When attempting to train transformers, I do notice a lot of time spend on allreduce more than with CNN models, probably due the parameter sizes. OWT seems to be natural to exploit for this situation (a lot of GEMMs, lot time spent on allreduce).

Edit:

Read the paper. The implementation is much less tricky than OWT, but for a good reason probably. Language model's GEMMs are smaller, therefore, partition the model would have efficiency impact (smaller GEMM will be slower). This does require much better interconnects, which NVLink / infiniband conveniently provides, that is also not available on consumer grade hardware anywhere (2-way NVLink is not meaningful).

easysnap · on Feb 15, 2020

ZeRO is mainly a clever improvement that moves optimizer computation into the 2 phases of Ring-AllReduce. It greatly helps Adam and similar optimizers to reduce per-GPU memory overhead.

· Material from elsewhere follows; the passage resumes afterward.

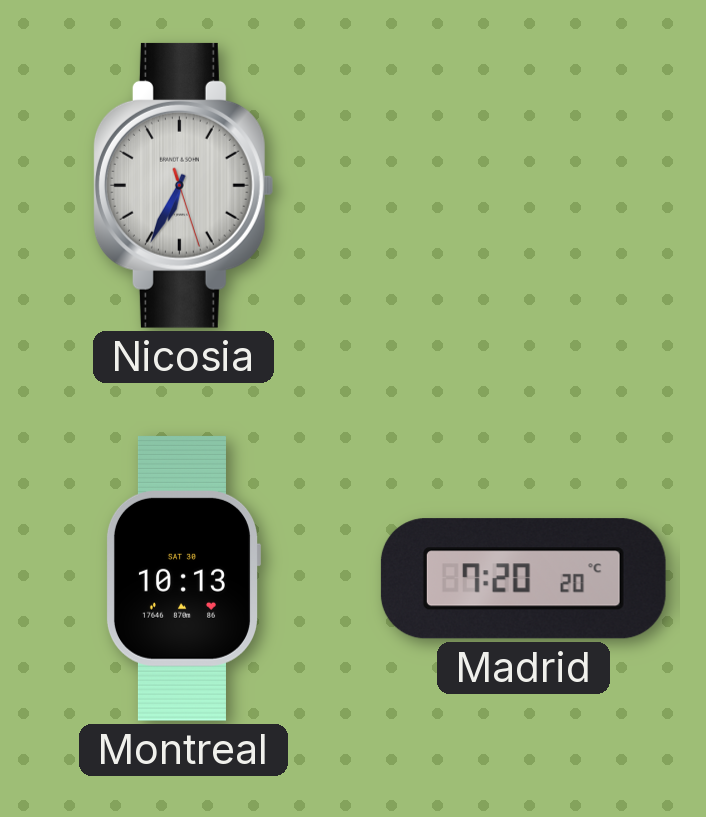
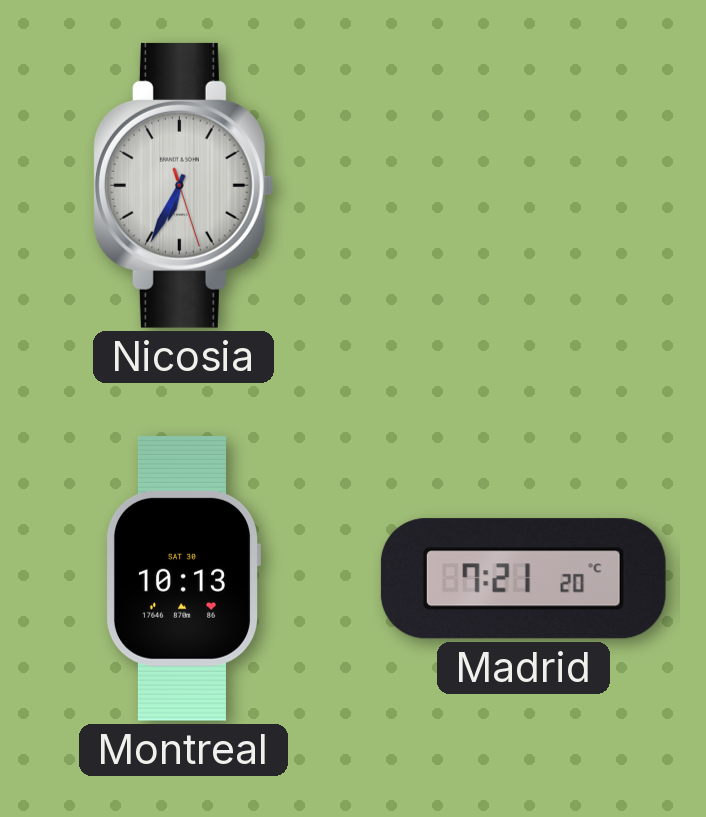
Madrid: 7:20 -> 7:21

The naive approach, as used in the well-known Megatron, completes Ring-AllReduce first so that each GPU has a full set of aggregated gradients. Then it does the same optimizer computation for all parameters on each GPU. That's OK for vanilla SGD because vanilla SGD has no optimizer state variable. But for Adam, the naive approach has to store a copy of full set of Adam m/v storage on each GPU, which is super memory consuming. Actually, after the 1st phase of All-Reduce each GPU has its subset of gradients. Each GPU can do Adam SGD for that subset, and importantly, it just need to keep m/v corresponding to that subset of gradients. After the Adam optimizer completes, the 2nd phase of Ring-AllReduce will scatter the updated parameters to all GPUs. Therefore, that's memory saving and computation saving. (The naive approach is more general as it allows optimizers to use optimizer variables of different network layers. But most optimizers, like Adam, don't really need that capability. ZeRO cleverly leveraged that locality.)

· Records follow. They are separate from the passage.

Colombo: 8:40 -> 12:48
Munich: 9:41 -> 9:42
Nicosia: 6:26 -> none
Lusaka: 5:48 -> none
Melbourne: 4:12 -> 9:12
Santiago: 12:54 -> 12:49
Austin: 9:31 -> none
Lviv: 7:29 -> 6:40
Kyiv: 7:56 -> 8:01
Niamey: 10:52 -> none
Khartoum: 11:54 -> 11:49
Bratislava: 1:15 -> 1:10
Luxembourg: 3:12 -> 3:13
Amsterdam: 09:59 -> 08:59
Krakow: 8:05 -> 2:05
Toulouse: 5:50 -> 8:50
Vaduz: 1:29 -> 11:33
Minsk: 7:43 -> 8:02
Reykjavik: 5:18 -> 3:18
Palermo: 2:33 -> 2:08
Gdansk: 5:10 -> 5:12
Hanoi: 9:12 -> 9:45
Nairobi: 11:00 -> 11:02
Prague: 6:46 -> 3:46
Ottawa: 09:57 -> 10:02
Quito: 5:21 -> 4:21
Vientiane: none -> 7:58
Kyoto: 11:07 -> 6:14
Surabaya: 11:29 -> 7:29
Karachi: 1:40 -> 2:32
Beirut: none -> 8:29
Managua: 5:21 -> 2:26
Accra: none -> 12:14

minimaxir · on Feb 10, 2020

Link to GitHub: https://github.com/microsoft/DeepSpeed

bitforger · on Feb 10, 2020

I wrote a blog post on the difficulties of memory-efficient training, which seems relevant: http://mitchgordon.me/machine/learning/2020/01/13/do-we-real...

The methods discussed there take a different angle at the problem.

tixocloud · on Feb 11, 2020

While on the surface, this looks interesting, can anyone help me understand who exactly needs to do and redo neural network training that will take advantage of these optimizations? I’m struggling to understand which companies/data scientists would use this.